------ GIVEN RECORDS ------
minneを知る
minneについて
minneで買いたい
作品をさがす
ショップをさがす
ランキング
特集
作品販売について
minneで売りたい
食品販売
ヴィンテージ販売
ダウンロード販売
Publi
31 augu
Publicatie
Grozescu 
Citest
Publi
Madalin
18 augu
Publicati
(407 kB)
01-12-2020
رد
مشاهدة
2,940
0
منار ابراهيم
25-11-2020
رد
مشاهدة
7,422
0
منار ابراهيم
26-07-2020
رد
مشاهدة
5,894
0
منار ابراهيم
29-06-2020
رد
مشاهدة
------
------ GIVEN RECORDS ------
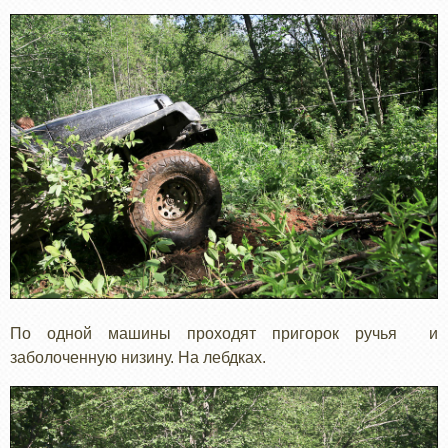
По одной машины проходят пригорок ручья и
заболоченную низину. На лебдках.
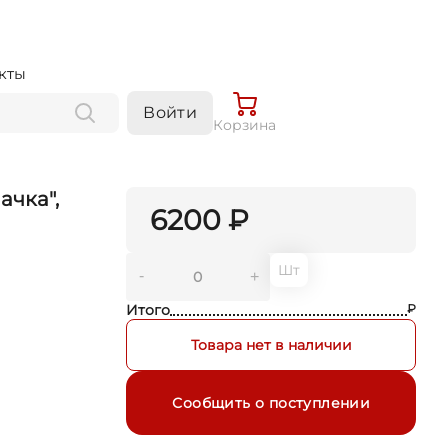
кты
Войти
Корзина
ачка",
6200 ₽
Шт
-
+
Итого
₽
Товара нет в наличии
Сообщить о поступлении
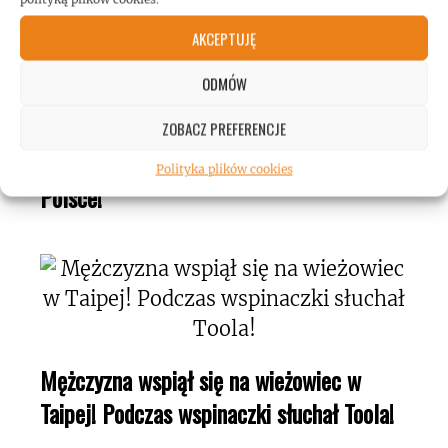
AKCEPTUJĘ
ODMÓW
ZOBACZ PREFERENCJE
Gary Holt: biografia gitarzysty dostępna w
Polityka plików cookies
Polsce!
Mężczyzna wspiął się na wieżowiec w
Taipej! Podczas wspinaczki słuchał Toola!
------
------ GIVEN RECORDS ------
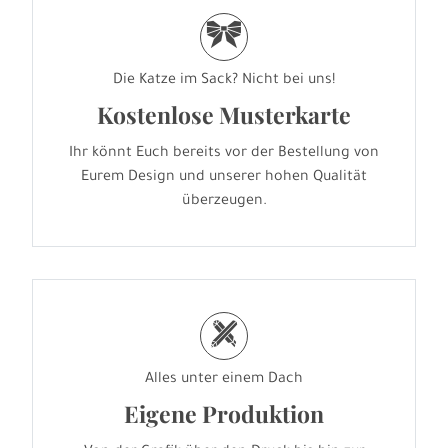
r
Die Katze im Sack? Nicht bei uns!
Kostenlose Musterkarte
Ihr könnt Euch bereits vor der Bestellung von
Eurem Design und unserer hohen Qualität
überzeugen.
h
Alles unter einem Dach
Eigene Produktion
------
Above are the records; print exactly the lines from the line with "überzeugen." to the line with "Eigene Produktion", including both, and nothing else.

• _REPLY TO THE EXERCISE_
überzeugen.
h
Alles unter einem Dach
Eigene Produktion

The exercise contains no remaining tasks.